A extraordinária responsabilidade, complexidade e cautela exigidos numa investigação com as consequências da “Operação Marquês” pedia um juiz com este perfil pacóvio, justiceiro, megalómano e estúrdio? Ao contemplarmos o modo como o seu desprezo pela Lei e pelos direitos de outrem foram validados pelo Conselho Superior da Magistratura, e ao percebermos que esse órgão é uma entidade corporativa onde a Assembleia da República e o Presidente da República se demitem estrategicamente da sua soberania quando há comunhão de vontades contra o bem comum, ficamos na posse de um retrato onde é todo o regime que apoia e protege Carlos Alexandre. Um retrato onde é cristalino o desprezo pela descoberta dos factos e a condenação dos eventuais criminosos, caso contrário jamais se deixaria de fora uma cidadã sem a cumplicidade da qual não teria existido a descoberta do crime (dizem eles), e ainda menos se deixaria sequer sem investigação as dezenas de governantes que tomaram decisões apenas para que Sócrates enriquecesse de modo ilícito (dizem eles). Em que outros casos cidadãos dados como coniventes em actos ilegais ficam impunes por causa da idade, sexo ou relação familiar com outros delinquentes?
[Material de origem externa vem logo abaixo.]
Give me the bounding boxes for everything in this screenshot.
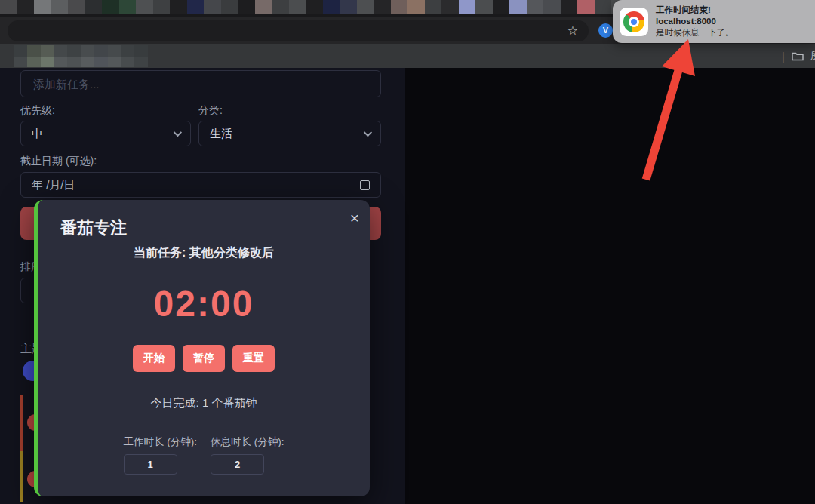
due-date-input[interactable]: 年 /月/日 [20, 172, 381, 198]
chevron-down-icon [364, 128, 372, 137]
notification-source: localhost:8000 [656, 16, 734, 27]
browser-tab[interactable] [85, 0, 103, 14]
browser-tab[interactable] [306, 0, 323, 14]
browser-tab[interactable] [577, 0, 595, 14]
browser-tab[interactable] [255, 0, 272, 14]
browser-tab[interactable] [340, 0, 357, 14]
browser-tab[interactable] [0, 0, 17, 14]
priority-label: 优先级: [20, 104, 55, 118]
notification-body: 是时候休息一下了。 [656, 27, 734, 38]
blurred-bookmark-tile [121, 57, 134, 68]
browser-tab[interactable] [391, 0, 408, 14]
browser-tab[interactable] [51, 0, 69, 14]
browser-tab[interactable] [595, 0, 612, 14]
folder-icon [792, 51, 804, 61]
blurred-bookmarks [14, 45, 148, 67]
blurred-bookmark-tile [41, 57, 54, 68]
browser-tab[interactable] [425, 0, 442, 14]
browser-tab[interactable] [238, 0, 255, 14]
browser-tab[interactable] [187, 0, 205, 14]
screenshot-root: ☆ V | 所 优先级: 分类: 中 生活 截止日期 (可选): 年 /月/日 [0, 0, 815, 504]
browser-tab[interactable] [221, 0, 238, 14]
blurred-bookmark-tile [14, 45, 27, 57]
extension-icon[interactable]: V [598, 23, 613, 38]
reset-button[interactable]: 重置 [232, 345, 275, 372]
break-duration-input[interactable] [211, 454, 264, 475]
blurred-bookmark-tile [94, 45, 108, 57]
browser-tab[interactable] [408, 0, 425, 14]
browser-tab[interactable] [272, 0, 289, 14]
browser-tab[interactable] [493, 0, 510, 14]
blurred-bookmark-tile [134, 45, 148, 57]
blurred-bookmark-tile [81, 45, 94, 57]
category-value: 生活 [210, 127, 232, 141]
browser-tab[interactable] [102, 0, 119, 14]
browser-tab[interactable] [441, 0, 459, 14]
browser-tab[interactable] [475, 0, 493, 14]
work-duration-group: 工作时长 (分钟): [124, 435, 198, 475]
blurred-bookmark-tile [108, 45, 121, 57]
separator: | [782, 50, 785, 63]
priority-value: 中 [32, 127, 43, 141]
new-task-input[interactable] [20, 70, 381, 97]
timer-display: 02:00 [38, 283, 370, 324]
browser-tab[interactable] [289, 0, 306, 14]
pomodoro-modal: 番茄专注 × 当前任务: 其他分类修改后 02:00 开始 暂停 重置 今日完成… [34, 200, 370, 496]
browser-tab[interactable] [561, 0, 578, 14]
all-bookmarks-group[interactable]: | 所 [782, 44, 815, 68]
work-duration-label: 工作时长 (分钟): [124, 435, 198, 449]
chevron-down-icon [174, 128, 182, 137]
blurred-bookmark-tile [94, 57, 108, 68]
break-duration-label: 休息时长 (分钟): [211, 435, 284, 449]
blurred-bookmark-tile [54, 57, 67, 68]
duration-settings: 工作时长 (分钟): 休息时长 (分钟): [38, 435, 370, 475]
blurred-bookmark-tile [67, 45, 81, 57]
bookmarks-bar: | 所 [0, 44, 815, 68]
current-task-text: 当前任务: 其他分类修改后 [38, 245, 370, 261]
browser-tab[interactable] [119, 0, 137, 14]
browser-tab[interactable] [323, 0, 340, 14]
browser-tab[interactable] [34, 0, 51, 14]
category-label: 分类: [198, 104, 223, 118]
browser-tab[interactable] [136, 0, 153, 14]
chrome-icon [620, 8, 648, 36]
blurred-bookmark-tile [54, 45, 67, 57]
blurred-bookmark-tile [27, 57, 41, 68]
close-icon[interactable]: × [350, 211, 359, 226]
blurred-bookmark-tile [27, 45, 41, 57]
start-button[interactable]: 开始 [133, 345, 175, 372]
browser-tab[interactable] [357, 0, 374, 14]
browser-tab[interactable] [170, 0, 187, 14]
address-bar[interactable]: ☆ [8, 20, 589, 41]
browser-tab[interactable] [459, 0, 476, 14]
due-date-value: 年 /月/日 [32, 178, 75, 192]
browser-tab[interactable] [543, 0, 561, 14]
browser-tab[interactable] [204, 0, 221, 14]
blurred-bookmark-tile [14, 57, 27, 68]
blurred-bookmark-tile [121, 45, 134, 57]
priority-select[interactable]: 中 [20, 121, 191, 146]
calendar-icon[interactable] [360, 180, 370, 190]
notification-title: 工作时间结束! [656, 5, 734, 16]
all-bookmarks-label: 所 [810, 49, 815, 63]
blurred-bookmark-tile [108, 57, 121, 68]
chrome-notification[interactable]: 工作时间结束! localhost:8000 是时候休息一下了。 [613, 0, 815, 43]
browser-tab[interactable] [527, 0, 544, 14]
blurred-bookmark-tile [67, 57, 81, 68]
due-date-label: 截止日期 (可选): [20, 155, 97, 168]
browser-tab[interactable] [17, 0, 35, 14]
pause-button[interactable]: 暂停 [183, 345, 225, 372]
work-duration-input[interactable] [124, 454, 177, 475]
completed-today-text: 今日完成: 1 个番茄钟 [38, 396, 370, 410]
modal-title: 番茄专注 [60, 217, 127, 239]
browser-tab[interactable] [374, 0, 391, 14]
browser-tab[interactable] [68, 0, 85, 14]
blurred-bookmark-tile [134, 57, 148, 68]
category-select[interactable]: 生活 [198, 121, 381, 146]
browser-tab[interactable] [153, 0, 171, 14]
browser-tab[interactable] [509, 0, 527, 14]
blurred-bookmark-tile [81, 57, 94, 68]
blurred-bookmark-tile [41, 45, 54, 57]
break-duration-group: 休息时长 (分钟): [211, 435, 284, 475]
bookmark-star-icon[interactable]: ☆ [567, 23, 578, 39]
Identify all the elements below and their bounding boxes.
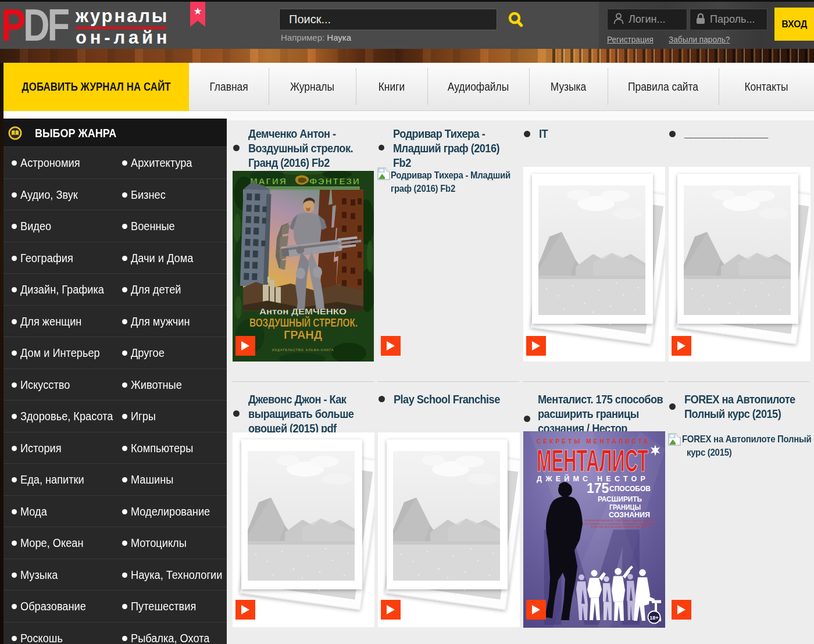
svg-text:И МНОГИЕ ДРУГИЕ УДИВИТЕЛЬНЫЕ П: И МНОГИЕ ДРУГИЕ УДИВИТЕЛЬНЫЕ ПРАКТИКИ <box>591 525 648 528</box>
svg-text:СОЗНАНИЯ: СОЗНАНИЯ <box>609 510 650 519</box>
svg-text:СПОСОБОВ: СПОСОБОВ <box>609 485 651 493</box>
svg-text:ТЕХНИКИ ВИЗУАЛЬНОЙ СТИМУЛЯЦИИ,: ТЕХНИКИ ВИЗУАЛЬНОЙ СТИМУЛЯЦИИ, САМОВНУШЕ… <box>584 519 654 522</box>
svg-text:Антон ДЕМЧЕНКО: Антон ДЕМЧЕНКО <box>259 307 347 316</box>
svg-text:РАСШИРИТЬ: РАСШИРИТЬ <box>598 495 642 503</box>
svg-text:ВОЗДУШНЫЙ СТРЕЛОК.: ВОЗДУШНЫЙ СТРЕЛОК. <box>249 316 358 329</box>
svg-text:175: 175 <box>587 481 609 496</box>
svg-text:МЕНТАЛИСТ: МЕНТАЛИСТ <box>537 442 648 477</box>
svg-text:ИЗДАТЕЛЬСТВО АЛЬФА-КНИГА: ИЗДАТЕЛЬСТВО АЛЬФА-КНИГА <box>272 348 334 352</box>
svg-text:ФЭНТЕЗИ: ФЭНТЕЗИ <box>309 177 360 186</box>
svg-text:ПОГРУЖЕНИЯ В ОСОЗНАННЫЕ СНОВИД: ПОГРУЖЕНИЯ В ОСОЗНАННЫЕ СНОВИДЕНИЯ, МЕДИ… <box>583 523 656 525</box>
svg-text:ГРАНД: ГРАНД <box>284 328 322 341</box>
svg-text:18+: 18+ <box>649 615 658 621</box>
Por que raio a mãe de Sócrates, designada como a ponte entre Carlos Santos Silva e Sócrates para a lavagem de dinheiro vindo da corrupção, nem sequer como arguida foi constituída? E se o Ministério Público acha que existiu um Governo em Portugal que manipulou negócios de milhares de milhões de euros, envolvendo centenas de decisores entre responsáveis executivos, administradores bancários e accionistas da PT e do BCP, só para que um primeiro-ministro pudesse ir para Paris estudar e ficar numa casinha com um soalho ao seu gosto, como é que essa inominável e indescritível perversão da República Portuguesa fica sem investigação e condenação judicial?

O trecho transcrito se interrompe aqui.